◆ Extracted information:
══════════════════════════════
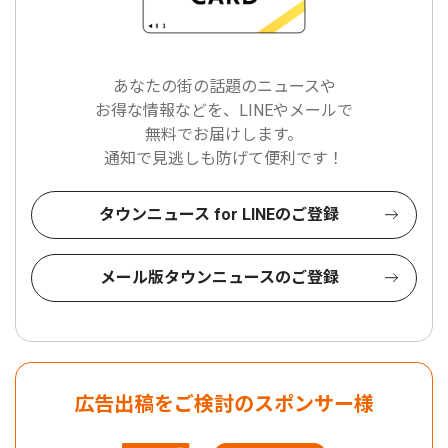
あなたの街の話題のニュースや
お得な情報などを、LINEやメールで
無料でお届けします。
通知で見逃しも防げて便利です！
タウンニュース for LINEのご登録
メール版タウンニュースのご登録
広告出稿をご検討のスポンサー様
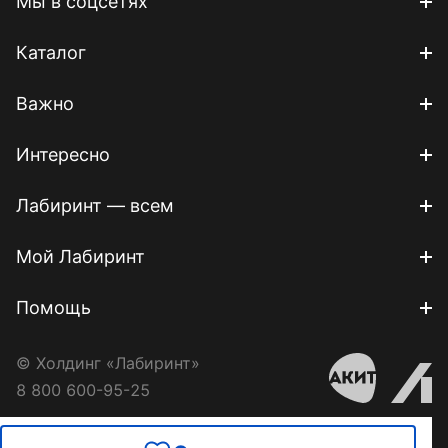
Мы в соцсетях
Каталог
Важно
Интересно
Лабиринт — всем
Мой Лабиринт
Помощь
© Холдинг «Лабиринт»
8 800 600-95-25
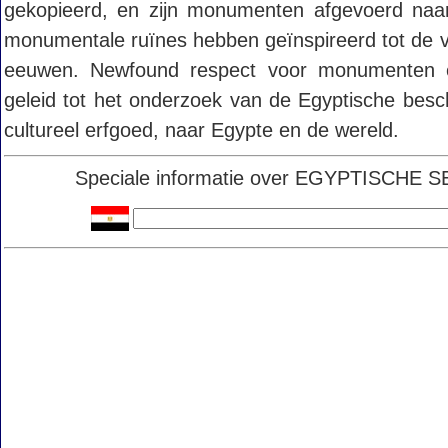
gekopieerd, en zijn monumenten afgevoerd naa
monumentale ruïnes hebben geïnspireerd tot de ve
eeuwen. Newfound respect voor monumenten e
geleid tot het onderzoek van de Egyptische besc
cultureel erfgoed, naar Egypte en de wereld.
Speciale informatie over EGYPTISCHE SEA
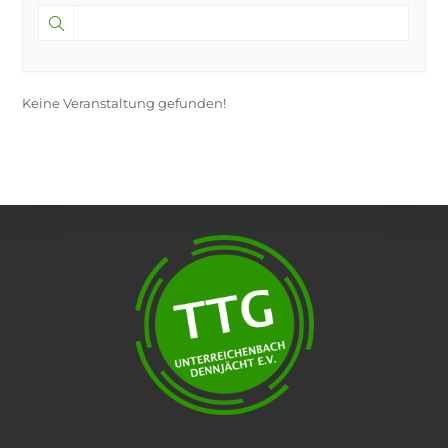
Keine Veranstaltung gefunden!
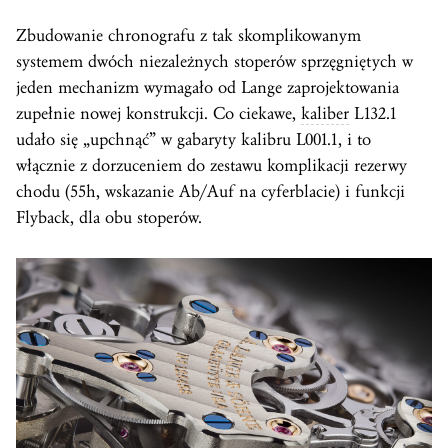
Zbudowanie chronografu z tak skomplikowanym
systemem dwóch niezależnych stoperów sprzęgniętych w
jeden mechanizm wymagało od Lange zaprojektowania
zupełnie nowej konstrukcji. Co ciekawe,
kaliber
L132.1
udało się „upchnąć” w gabaryty kalibru L001.1, i to
włącznie z dorzuceniem do zestawu komplikacji rezerwy
chodu (55h, wskazanie Ab/Auf na cyferblacie) i funkcji
Flyback, dla obu stoperów.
══════════════════════════════
◆ Requirement: Copy the whole listing exactly, excluding the pictures in it.

◆ Solution to the problem:
あなたの街の話題のニュースや
お得な情報などを、LINEやメールで
無料でお届けします。
通知で見逃しも防げて便利です！
タウンニュース for LINEのご登録
メール版タウンニュースのご登録
広告出稿をご検討のスポンサー様
Мы в соцсетях
Каталог
Важно
Интересно
Лабиринт — всем
Мой Лабиринт
Помощь
© Холдинг «Лабиринт»
8 800 600-95-25
gekopieerd, en zijn monumenten afgevoerd naa
monumentale ruïnes hebben geïnspireerd tot de ve
eeuwen. Newfound respect voor monumenten e
geleid tot het onderzoek van de Egyptische besc
cultureel erfgoed, naar Egypte en de wereld.
Speciale informatie over EGYPTISCHE SEA
Keine Veranstaltung gefunden!
Zbudowanie chronografu z tak skomplikowanym
systemem dwóch niezależnych stoperów sprzęgniętych w
jeden mechanizm wymagało od Lange zaprojektowania
zupełnie nowej konstrukcji. Co ciekawe,
kaliber
L132.1
udało się „upchnąć” w gabaryty kalibru L001.1, i to
włącznie z dorzuceniem do zestawu komplikacji rezerwy
chodu (55h, wskazanie Ab/Auf na cyferblacie) i funkcji
Flyback, dla obu stoperów.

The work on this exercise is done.